Q: How many programmers does it take to write a nice piece of software?A: MORE.


- Pause is of course a nice feature for many hard-action arcade game.

- program is windowed and is supposed to be used in same time with other programs. Sleep gives the other programs some CPU time. Of course, if the program doesn't need a constant updating, then it may rely on WM_PAINT messages or such that it doesn't take any more CPU time as is necessary.

- Sleep isn't very accurate. Also, having a constant sleep time isn't maybe the best thing to do. Very likely it will result jerky animation etc. Consider that your game logic update takes variable time every time it is done, and then you wait for a constant time. This leads to the situation that your updates happen in non-constant time step.

- You should separate your logic updates from the drawn frames. You can update your game logic like 25-30hz and draw as many interpolated frames as you can/want.

Cheers




One reason to use sleep is to simulate heavy load on the system.. i.e insert a sleep inside your pathfinding loop and develop it at that speed.
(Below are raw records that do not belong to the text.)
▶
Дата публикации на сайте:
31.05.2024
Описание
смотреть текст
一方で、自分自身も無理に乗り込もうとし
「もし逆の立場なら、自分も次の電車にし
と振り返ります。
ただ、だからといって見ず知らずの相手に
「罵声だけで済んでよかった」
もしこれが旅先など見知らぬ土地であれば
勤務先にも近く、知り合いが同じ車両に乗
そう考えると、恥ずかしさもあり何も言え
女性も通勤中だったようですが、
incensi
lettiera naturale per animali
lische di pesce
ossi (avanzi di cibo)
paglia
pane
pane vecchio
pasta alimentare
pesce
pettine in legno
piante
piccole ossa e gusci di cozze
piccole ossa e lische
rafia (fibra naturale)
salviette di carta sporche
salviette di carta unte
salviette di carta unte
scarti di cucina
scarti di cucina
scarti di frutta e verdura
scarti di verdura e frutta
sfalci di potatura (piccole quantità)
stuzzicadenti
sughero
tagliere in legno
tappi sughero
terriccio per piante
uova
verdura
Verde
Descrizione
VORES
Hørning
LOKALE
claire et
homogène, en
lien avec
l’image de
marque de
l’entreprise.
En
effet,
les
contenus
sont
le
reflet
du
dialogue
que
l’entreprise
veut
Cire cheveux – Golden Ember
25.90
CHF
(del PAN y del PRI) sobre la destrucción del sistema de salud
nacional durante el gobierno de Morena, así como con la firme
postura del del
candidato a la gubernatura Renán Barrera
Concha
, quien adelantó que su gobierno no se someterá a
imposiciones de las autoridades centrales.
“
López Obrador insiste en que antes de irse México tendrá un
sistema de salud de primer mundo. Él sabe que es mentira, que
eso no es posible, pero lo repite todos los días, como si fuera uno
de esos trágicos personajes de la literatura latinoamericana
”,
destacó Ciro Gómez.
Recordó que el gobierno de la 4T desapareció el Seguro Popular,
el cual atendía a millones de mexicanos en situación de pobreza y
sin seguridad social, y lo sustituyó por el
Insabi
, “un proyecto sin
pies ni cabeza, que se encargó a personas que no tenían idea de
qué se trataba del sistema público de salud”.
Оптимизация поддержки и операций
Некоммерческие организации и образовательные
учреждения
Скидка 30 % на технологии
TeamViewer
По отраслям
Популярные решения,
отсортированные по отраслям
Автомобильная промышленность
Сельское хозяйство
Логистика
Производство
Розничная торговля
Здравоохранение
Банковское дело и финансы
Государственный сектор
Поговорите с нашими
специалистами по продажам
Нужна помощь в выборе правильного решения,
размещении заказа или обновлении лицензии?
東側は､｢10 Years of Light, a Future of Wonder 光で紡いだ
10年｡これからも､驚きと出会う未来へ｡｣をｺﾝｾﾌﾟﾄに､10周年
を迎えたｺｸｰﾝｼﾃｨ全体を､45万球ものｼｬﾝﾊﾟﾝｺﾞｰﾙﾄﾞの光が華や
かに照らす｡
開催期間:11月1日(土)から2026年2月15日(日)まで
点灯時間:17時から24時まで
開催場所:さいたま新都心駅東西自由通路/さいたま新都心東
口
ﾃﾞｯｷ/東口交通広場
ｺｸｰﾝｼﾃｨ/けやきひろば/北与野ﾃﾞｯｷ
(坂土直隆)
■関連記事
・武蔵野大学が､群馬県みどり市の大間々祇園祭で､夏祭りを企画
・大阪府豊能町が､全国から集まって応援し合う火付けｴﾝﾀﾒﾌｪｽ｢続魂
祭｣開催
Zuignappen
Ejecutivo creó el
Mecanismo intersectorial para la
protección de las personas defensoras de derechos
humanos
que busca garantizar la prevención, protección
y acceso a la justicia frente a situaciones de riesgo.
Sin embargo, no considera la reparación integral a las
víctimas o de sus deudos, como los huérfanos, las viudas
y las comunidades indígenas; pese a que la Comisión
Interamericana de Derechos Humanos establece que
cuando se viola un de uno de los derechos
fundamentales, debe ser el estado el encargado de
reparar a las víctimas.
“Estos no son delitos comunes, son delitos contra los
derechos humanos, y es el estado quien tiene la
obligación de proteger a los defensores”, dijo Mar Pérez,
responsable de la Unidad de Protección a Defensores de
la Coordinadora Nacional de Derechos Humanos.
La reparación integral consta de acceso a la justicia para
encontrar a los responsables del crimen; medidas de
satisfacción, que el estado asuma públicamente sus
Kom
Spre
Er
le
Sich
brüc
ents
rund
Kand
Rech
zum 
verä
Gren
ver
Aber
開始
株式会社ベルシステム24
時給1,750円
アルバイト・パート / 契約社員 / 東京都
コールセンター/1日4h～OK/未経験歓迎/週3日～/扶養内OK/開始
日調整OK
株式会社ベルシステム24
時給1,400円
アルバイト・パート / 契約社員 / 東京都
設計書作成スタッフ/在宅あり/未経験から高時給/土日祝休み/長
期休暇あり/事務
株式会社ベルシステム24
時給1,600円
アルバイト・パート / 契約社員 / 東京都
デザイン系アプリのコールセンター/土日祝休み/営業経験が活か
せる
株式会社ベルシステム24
Once you get it running nicely with sleep enabled - disable it for a speedboost. :)

Another use would be to prevent a thread from using to much processing power, but that could also (and should) be done with thread priority.

Cheers!
"Game Maker For Life, probably never professional thou." =)
The reason why a call to Sleep is typically issued (in CPU-resource munching applications) is to hand over some time slices to other programs on the OS, as to avoid the 100% CPU usage scenario.

However, the update thread should not always be running at full speed, as to avoid poor stability with physics that use time stepping. Games typically lock the update thread at a fixed rate, say 60 Hz (Doom III). The render loop could be synced with the update loop, or both could be synced with the refresh rate of the monitor (which, as it turns out, is also typically 60 Hz for large flat-screen displays).
The best approach I have seen is a hybrid of the fixed timestep and deltaTime types. I thought deltaTime would be best, but because of differences in timesteps, a lot of physics equations get thrown out of whack. Interpolation becomes much harder.
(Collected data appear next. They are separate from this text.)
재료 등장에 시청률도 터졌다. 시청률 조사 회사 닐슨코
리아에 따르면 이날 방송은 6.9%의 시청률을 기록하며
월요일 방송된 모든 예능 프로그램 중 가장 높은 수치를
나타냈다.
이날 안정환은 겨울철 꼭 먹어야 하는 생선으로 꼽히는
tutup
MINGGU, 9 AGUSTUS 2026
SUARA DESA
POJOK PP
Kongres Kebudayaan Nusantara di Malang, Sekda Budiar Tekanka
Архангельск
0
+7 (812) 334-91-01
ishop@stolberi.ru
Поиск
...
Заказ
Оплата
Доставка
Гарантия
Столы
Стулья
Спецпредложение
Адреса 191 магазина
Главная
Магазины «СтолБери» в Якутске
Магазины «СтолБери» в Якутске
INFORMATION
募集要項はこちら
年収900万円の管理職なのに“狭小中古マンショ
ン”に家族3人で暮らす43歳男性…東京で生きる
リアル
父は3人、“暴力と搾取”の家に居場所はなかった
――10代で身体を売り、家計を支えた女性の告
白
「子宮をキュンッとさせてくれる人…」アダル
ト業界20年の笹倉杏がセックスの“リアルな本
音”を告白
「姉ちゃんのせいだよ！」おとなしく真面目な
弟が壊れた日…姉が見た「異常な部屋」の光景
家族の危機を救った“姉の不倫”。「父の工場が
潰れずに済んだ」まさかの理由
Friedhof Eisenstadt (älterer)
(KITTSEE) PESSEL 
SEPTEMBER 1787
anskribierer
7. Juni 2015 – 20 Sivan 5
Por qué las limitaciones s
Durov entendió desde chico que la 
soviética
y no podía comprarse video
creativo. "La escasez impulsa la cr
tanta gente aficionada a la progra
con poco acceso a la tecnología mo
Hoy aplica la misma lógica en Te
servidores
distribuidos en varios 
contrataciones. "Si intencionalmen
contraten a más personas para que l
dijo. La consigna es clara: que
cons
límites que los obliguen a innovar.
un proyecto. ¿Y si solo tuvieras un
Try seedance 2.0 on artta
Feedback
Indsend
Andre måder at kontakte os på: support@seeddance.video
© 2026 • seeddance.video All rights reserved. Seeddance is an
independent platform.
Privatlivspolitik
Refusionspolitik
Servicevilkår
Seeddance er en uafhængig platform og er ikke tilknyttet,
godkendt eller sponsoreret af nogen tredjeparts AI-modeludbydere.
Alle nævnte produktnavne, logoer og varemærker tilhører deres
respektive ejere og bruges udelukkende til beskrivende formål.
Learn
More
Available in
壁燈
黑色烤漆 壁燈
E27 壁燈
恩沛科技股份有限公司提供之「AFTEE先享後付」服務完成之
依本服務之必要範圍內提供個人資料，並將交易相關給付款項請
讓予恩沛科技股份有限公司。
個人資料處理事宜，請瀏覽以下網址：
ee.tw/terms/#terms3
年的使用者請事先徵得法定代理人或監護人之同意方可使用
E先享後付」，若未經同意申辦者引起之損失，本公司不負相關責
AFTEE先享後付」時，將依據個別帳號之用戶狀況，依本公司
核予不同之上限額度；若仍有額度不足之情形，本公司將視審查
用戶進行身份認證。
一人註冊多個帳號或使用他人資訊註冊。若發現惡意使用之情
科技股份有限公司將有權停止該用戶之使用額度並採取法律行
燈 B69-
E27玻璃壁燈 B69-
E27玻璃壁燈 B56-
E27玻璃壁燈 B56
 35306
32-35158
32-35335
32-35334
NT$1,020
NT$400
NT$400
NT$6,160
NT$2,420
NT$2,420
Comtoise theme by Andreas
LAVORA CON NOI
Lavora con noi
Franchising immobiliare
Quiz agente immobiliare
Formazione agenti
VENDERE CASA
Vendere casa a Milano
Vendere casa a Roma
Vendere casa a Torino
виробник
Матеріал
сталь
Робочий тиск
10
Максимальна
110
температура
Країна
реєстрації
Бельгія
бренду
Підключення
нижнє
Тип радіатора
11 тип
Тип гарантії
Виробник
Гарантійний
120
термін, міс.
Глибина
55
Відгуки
The hybrid approach has a time accumulator, and every time the timer::Update() function runs, it adds deltaTime to the accumulator.

Separately, the physics are updated in equally-sized time chunks. So, the scene::Update() routine checks the accumulator to see if it has enough time to run a frame (say, 60Hz, so at least .0166667 seconds). Then, it reduces the accumulator by that much time for each frame update. It repeats this until the accumulator does not have enough time to run another frame.

This produces even results for physics equations, and it allows for small variances in performance. You may want to cap the timer at some small number (I wouldn't go any higher than 2 seconds), because you don't want to accidentally let the timer run for a while, then the scene takes hours to complete all its updates.

Getting back to the sleep() function, I call it once the scene updating loop exhausts all the free time from the accumulator. You can just give up control with sleep(0), that way you don't have to specify a particular time to sleep for. Your application just gets control back when the OS decides other programs have had enough.